(Bloomberg) -- Bankrupt crypto lender Genesis Global Capital is facing an unexpected opponent as it seeks court approval on its proposal for distributing billions of dollars in assets to creditors: its own corporate parent, Barry Silbert’s Digital Currency Group.

Genesis and DCG are set to duel Monday in a White Plains, NY, courtroom over the bankrupt subsidiary’s plan for repaying creditors whose digital assets and cash have been frozen on the platform since November 2022 following the collapse of several large crypto firms. 

At stake is the amount Genesis creditors will be repaid. Genesis, which is being run by independent advisers in Chapter 11, has estimated creditors who lent it digital assets could recover as much as 77% of what they’re owed if its plan wins court approval but less if DCG wins. Creditors include high net-worth clients who lent crypto to Genesis, as well as customers of Gemini Earn, a lending program it ran jointly with the billionaire Winklevoss brothers’ Gemini Trust Co.

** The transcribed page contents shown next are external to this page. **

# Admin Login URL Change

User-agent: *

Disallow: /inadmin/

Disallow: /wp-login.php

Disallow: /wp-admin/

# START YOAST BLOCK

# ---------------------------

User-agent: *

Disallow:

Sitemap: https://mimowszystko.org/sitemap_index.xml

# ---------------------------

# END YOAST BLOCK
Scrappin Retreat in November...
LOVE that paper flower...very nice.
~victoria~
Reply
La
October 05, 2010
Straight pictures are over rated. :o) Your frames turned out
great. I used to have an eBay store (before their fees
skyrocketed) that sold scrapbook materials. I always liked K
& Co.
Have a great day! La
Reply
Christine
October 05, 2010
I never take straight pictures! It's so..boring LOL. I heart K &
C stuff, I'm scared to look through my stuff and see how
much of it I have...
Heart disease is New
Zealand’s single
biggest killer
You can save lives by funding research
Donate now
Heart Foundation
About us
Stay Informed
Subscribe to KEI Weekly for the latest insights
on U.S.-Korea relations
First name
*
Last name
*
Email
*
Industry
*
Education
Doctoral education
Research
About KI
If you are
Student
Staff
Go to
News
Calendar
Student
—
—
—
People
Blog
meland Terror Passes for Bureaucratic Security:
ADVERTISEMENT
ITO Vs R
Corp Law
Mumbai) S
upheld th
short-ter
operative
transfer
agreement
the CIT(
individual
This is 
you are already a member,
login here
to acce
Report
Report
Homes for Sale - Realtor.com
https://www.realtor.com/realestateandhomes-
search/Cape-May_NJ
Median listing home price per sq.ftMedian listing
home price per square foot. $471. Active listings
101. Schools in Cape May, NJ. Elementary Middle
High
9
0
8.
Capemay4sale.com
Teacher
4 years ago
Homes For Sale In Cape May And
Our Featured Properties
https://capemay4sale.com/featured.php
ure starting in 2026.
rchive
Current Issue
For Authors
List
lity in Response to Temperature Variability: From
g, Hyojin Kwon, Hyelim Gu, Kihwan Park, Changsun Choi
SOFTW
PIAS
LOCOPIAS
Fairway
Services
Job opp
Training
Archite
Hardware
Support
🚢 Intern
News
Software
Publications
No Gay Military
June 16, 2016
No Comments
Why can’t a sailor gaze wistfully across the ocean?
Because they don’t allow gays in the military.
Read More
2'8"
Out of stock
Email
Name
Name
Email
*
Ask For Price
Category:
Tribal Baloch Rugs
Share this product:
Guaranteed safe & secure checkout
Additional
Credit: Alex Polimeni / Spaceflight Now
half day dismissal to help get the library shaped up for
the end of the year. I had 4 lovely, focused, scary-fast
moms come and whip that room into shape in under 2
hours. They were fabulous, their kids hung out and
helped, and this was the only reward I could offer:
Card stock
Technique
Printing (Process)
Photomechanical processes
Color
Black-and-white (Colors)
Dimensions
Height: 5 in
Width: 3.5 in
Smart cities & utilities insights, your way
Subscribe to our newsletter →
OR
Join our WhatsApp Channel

The bankruptcy wasn’t supposed to end this way. Soon after Genesis filed Chapter 11 in January 2023, the company struck a restructuring deal with DCG, Gemini and its major creditors that could have ended the bankruptcy within months. But that deal fell apart and subsequent proposals also faltered.

Genesis abandoned a possible restructuring after state and federal regulators sued the lender, its parent and Gemini, accusing the companies of defrauding Earn customers and alleging the now-terminated lending program amounted to an offering of unregistered securities. The companies also sued each other: Genesis sued DCG to recover loans and Gemini accused DCG of fraud in its own lawsuit.

Impermissible windfall

DCG, Genesis and Gemini have denied wrongdoing. DCG has also said it repaid its short-term obligations to Genesis and that Gemini’s claims are false. Genesis has settled government lawsuits over the Earn program ahead of Monday’s hearing.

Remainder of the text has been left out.